Dacheng Tao is currently a Professor of Computer Science, Peter Nicol Russell Chair and an Australian Laureate Fellow in the Sydney AI Centre and the School of Computer Science in the Faculty of Engineering at The University of Sydney. He mainly applies statistics and mathematics to artificial intelligence and data science, and his research is detailed in one monograph and over 200 publications in prestigious journals and proceedings at leading conferences. He received the 2015 and 2020 Australian Eureka Prize, the 2018 IEEE ICDM Research Contributions Award, and the 2021 IEEE Computer Society McCluskey Technical Achievement Award. He is a Fellow of the Australian Academy of Science, AAAS, ACM and IEEE.

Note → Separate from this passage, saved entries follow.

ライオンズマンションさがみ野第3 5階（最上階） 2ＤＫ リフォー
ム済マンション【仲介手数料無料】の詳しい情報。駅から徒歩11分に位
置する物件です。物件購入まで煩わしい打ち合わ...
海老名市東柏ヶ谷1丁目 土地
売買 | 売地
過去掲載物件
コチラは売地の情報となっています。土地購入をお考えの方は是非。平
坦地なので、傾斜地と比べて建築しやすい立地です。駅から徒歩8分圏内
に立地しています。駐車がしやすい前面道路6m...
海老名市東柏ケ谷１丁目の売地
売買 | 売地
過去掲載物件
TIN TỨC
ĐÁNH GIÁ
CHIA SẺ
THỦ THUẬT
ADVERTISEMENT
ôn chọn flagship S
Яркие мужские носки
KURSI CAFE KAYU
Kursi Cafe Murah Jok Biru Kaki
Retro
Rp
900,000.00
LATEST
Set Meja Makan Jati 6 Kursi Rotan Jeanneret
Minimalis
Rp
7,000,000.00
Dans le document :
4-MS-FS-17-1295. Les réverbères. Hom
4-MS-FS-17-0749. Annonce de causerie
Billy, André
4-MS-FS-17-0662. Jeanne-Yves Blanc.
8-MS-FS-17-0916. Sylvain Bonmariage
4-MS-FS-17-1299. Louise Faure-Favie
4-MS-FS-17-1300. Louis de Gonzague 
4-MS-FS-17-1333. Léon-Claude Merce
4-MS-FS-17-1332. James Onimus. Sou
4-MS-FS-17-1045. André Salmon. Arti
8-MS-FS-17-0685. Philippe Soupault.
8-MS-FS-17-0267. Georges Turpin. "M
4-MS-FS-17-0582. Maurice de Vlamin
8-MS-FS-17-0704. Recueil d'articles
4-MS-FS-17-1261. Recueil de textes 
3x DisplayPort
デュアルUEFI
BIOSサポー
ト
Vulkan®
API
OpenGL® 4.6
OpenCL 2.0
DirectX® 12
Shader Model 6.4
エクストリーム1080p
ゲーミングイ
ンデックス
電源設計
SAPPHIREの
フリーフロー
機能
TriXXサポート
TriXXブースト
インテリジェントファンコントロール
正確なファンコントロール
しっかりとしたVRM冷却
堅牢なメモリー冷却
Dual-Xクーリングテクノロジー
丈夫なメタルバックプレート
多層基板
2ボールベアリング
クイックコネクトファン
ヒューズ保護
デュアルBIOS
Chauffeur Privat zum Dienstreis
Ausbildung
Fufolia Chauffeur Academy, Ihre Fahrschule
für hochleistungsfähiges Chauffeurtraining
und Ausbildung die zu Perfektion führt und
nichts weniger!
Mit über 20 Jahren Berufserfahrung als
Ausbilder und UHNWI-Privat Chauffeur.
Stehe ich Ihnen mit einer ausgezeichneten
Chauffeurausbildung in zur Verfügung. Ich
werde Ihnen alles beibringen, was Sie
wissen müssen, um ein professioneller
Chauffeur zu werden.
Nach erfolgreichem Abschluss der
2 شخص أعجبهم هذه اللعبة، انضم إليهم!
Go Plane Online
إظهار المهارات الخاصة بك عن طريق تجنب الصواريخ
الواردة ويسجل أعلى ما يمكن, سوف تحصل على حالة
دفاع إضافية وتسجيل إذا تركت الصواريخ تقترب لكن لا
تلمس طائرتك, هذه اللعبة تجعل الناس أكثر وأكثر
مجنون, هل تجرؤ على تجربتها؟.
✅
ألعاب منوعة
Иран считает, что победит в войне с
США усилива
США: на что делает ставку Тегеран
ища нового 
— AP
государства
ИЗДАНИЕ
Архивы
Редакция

Abstract: Human Pose Detection for Lifespan Healthcare

Vision-based human pose detection plays a crucial role in enhancing lifespan healthcare, particularly in remote monitoring, posture analysis and rehabilitation. However, it presents significant challenges such as high motion variability, occlusions, and limited training data. While traditional probabilistic graphical models struggled to address these complexities, Convolutional Neural Networks (CNNs) have shown promise in improving accuracy. Nevertheless, CNNs’ limitations, including misdetections in crowded scenes and significant jitter in static scenarios, hinder their application in healthcare. Fortunately, the emergence of vision foundation models has brought about a transformative change in this field. Embracing the philosophy of “More is Different, Greatness in Simplicity,” we introduce ViTPose, a robust system that harnesses vision foundation models for automated pose detection from everyday videos. By incorporating attention operations, ViTPose effectively extracts both local and global information, thus enhancing robustness against challenging scenarios. This paradigm shift has democratized access to accurate pose detection and expanded its applications in healthcare, most notably by enabling precise quantitative motor assessments. These advancements bring us closer to realizing the full potential of vision-based human pose detection in lifespan healthcare. While further refinement and maturation are still required, the profound impact of deep learning driven by foundation models, or super deep learning, in revolutionizing this field cannot be overstated. Super deep learning holds the promise of delivering increasingly sophisticated and robust pose detection solutions, thereby shaping the future of healthcare and significantly enhancing the quality of patient care throughout their lifespan.